Write a closed-form essay (see p. 17-19 of your textbook) of approximately three double-spaced pages (12-point type) or 750-1000 words answering this question: What kind of citizen are YOU in our “digital nation,” and why?
What is an Academic Essay, Anyway?
The essay is an art form with a long and powerful tradition and recognizable qualities. The most important element of an essay is your thinking. Unless you write honestly, with the conviction that comes when using your own voice, you are not writing an essay. An essay generally addresses one central question and develops a thesis--the answer to the question. Usually you explain or defend your thesis with reasons and evidence gained from your own personal experience; often you are expected to include new thinking gained from your reading or research. Generally, you will need to settle on some organizational strategy, often including an introduction, body, and conclusion.
Required Elements In Your Essay:
The rhetorical aim of your essay (see Table 1.2 on p. 10 of your textbook) is to inform or explain your reader how you'd answer the question above. The acceptable file type for this assignment is .docx (Microsoft Word, which Madison College provides for you free.)
Apply the information in your textbook about closed-form essay types to create an essay with the following features:
- a creative, accurate title
- an attention-grabber or hook in the introduction.

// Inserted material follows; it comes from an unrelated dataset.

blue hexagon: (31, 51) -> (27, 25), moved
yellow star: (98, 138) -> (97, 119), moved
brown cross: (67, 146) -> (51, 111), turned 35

- an explicit thesis statement that clearly answers the question “What kind of citizen are YOU in the ‘digital nation’?”
- a method of forecasting the paper content, such as a purpose statement, blueprint or mapping statement, etc.

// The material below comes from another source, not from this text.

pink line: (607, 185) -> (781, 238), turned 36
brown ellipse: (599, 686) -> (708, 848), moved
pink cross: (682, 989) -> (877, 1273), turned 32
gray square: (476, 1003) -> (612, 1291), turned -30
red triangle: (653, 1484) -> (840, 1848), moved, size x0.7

- cohesive and unified body paragraphs that begin with topic sentences.
- clear, logical transitions between sentences and between essay parts.
- particulars or exemplification in the body paragraphs.

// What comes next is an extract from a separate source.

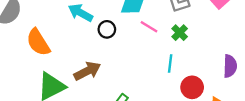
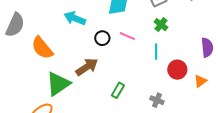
pink line: (149, 27) -> (127, 36), moved
black circle: (107, 29) -> (102, 38), moved

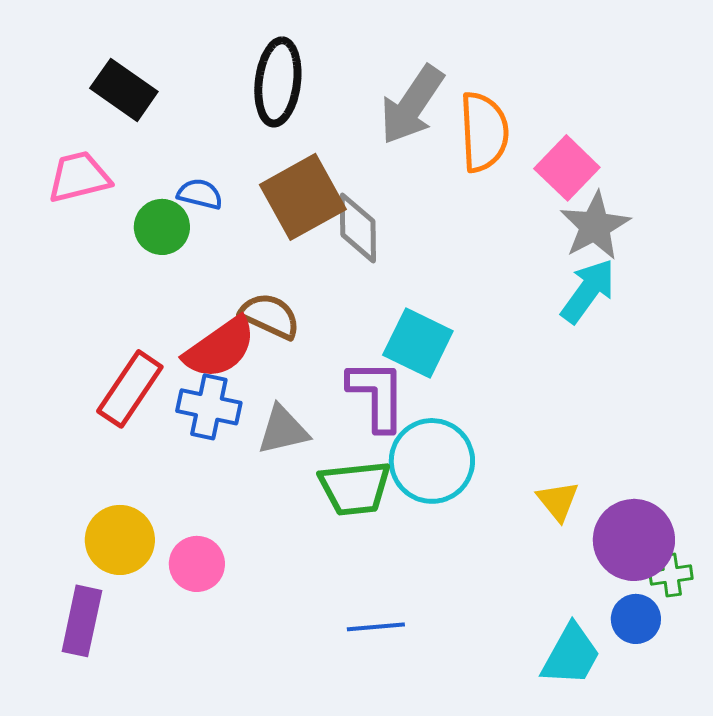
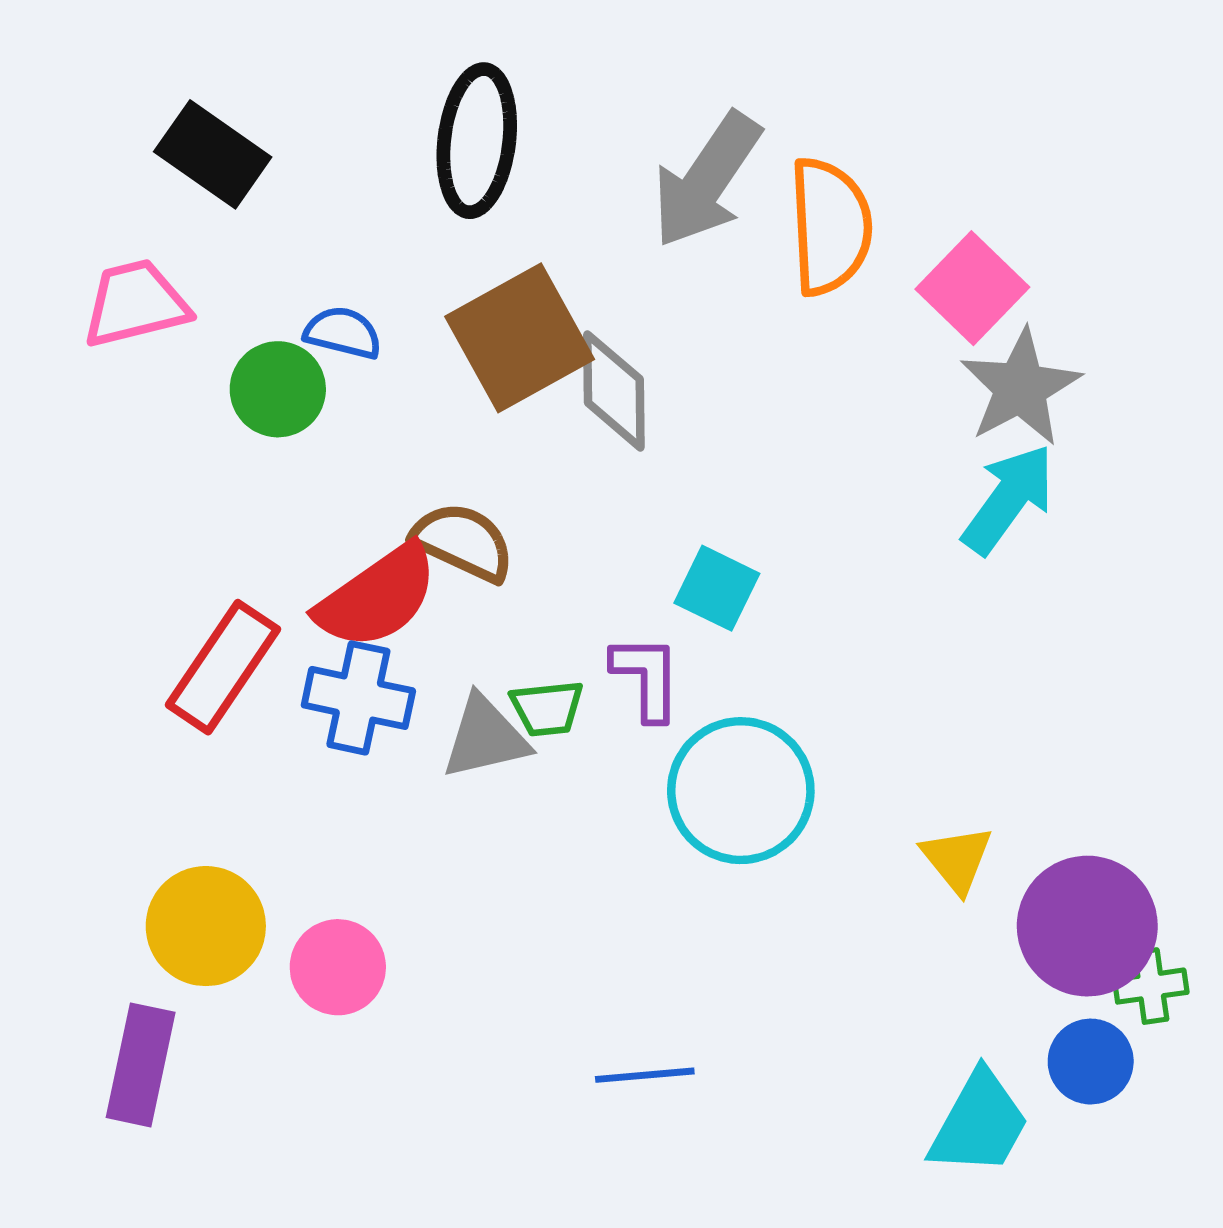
cyan square: (418, 343) -> (717, 588), size x0.7
purple L-shape: (377, 395) -> (647, 677), size x0.7
green trapezoid: (355, 488) -> (547, 708), moved, size x0.6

- a conclusion that returns to your hook and un-hooks.
- no digressions.
- strong mechanics, usage, grammar skills demonstrated.
Although I want to see closed-form structure and organization from all essays, I urge you to be as creative and unique as you can with the content. Responses that demonstrate substantial thought and complicated responses are ALWAYS more interesting to read than oversimplified, "expected" answers!
To persuade me that your essay is believable, significant, and worthy, you need to know something about ethos, pathos, and logos, which are basic rhetorical terms. View the video below to learn!
Optional Essay Elements To Consider
In Chapter 12, a number of strategies for closed-form writing are explained. For this assignment, consider including personal snapshots or screenshots that illustrate points in your essay. You can insert them as pictures into your essay; here's how. Let's limit the photos to ones you yourself took (to avoid any unfortunate copyright problems). Also, consider using carefully worded sub-headings as described in Ch. 12 to focus the reader.
Grading and Points
- Essay 1 Outline: 30 points
- Complete Rough Draft: 30 points
- Peer Review: 50 points
- Edited, Revised Final Draft: 100 points
As you can see, your effort actually earns more points than the final product on this essay! Your final product will be evaluated using a rubric located in the ESSAY 1 INFO main menu area in Blackboard. Use that rubric to self-assess your essay before submitting.